O valor do “ouro branco”
As ilhas ao largo da costa do Peru acumulam vastas pilhas de guano, rico em nitrogênio e outros nutrientes essenciais. Este fertilizante natural revelou-se inestimável para os habitantes da região, permitindo-lhes sustentar populações maiores e desenvolver redes comerciais robustas. Embora os EUA tenham posteriormente explorado o guano no final da década de 1800 para os seus próprios ganhos imperiais, o reino peruano reconheceu o seu poder muito antes.
Evidência Arqueológica
Os arqueólogos analisaram as proporções de isótopos de carbono, nitrogênio e enxofre em antigas espigas de milho do Vale de Chincha. A presença de isótopos marinhos, combinada com a iconografia regional de aves marinhas, sugere fortemente o uso consistente do guano como fertilizante. Este método baseia-se em técnicas arqueológicas estabelecidas, mas concentra-se no enxofre, um fator de análise menos comum.
Por que isso é importante
A adoção precoce da fertilização com guano é significativa porque demonstra tecnologia agrícola avançada. “As origens da fertilização são importantes porque a gestão do solo que permitisse a produção agrícola em grande escala teria sido fundamental para permitir o crescimento populacional”, explica Emily Milton, coautora do estudo no Smithsonian Institution. Compreender como este reino prosperou poderia lançar luz sobre a sua dinâmica social e poder económico.

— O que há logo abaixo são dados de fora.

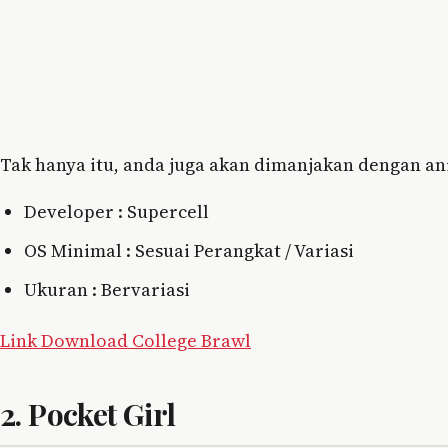
Tak hanya itu, anda juga akan dimanjakan dengan an
Developer : Supercell
OS Minimal : Sesuai Perangkat / Variasi
Ukuran : Bervariasi
Link Download College Brawl
2. Pocket Girl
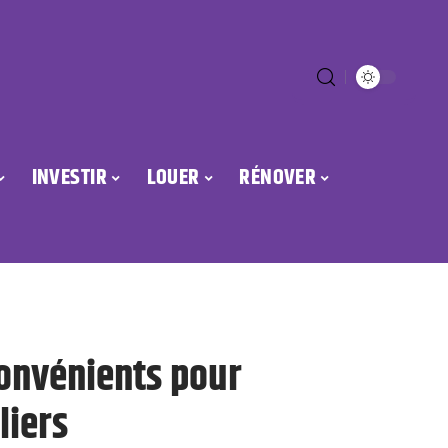
INVESTIR
LOUER
RÉNOVER
convénients pour
liers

Implicações para pesquisas futuras
Esta descoberta também complica a análise isotópica usada para reconstruir dietas antigas. A aplicação de fertilizantes marinhos em culturas terrestres cria “falsos sinais marinhos” em produtos alimentares, potencialmente interpretando mal as dietas animais ou vegetais. O trabalho sugere que as práticas agrícolas antigas podem ter influenciado as assinaturas isotópicas de maneiras inesperadas, exigindo que os cientistas refinassem os seus métodos.
A utilização de guano por este antigo reino sublinha a engenhosidade das civilizações pré-incas e o valor duradouro dos recursos naturais. Destaca como as práticas agrícolas sustentáveis podem impulsionar o desenvolvimento social e levanta questões sobre como o acesso a tais recursos moldou a dinâmica de poder na região.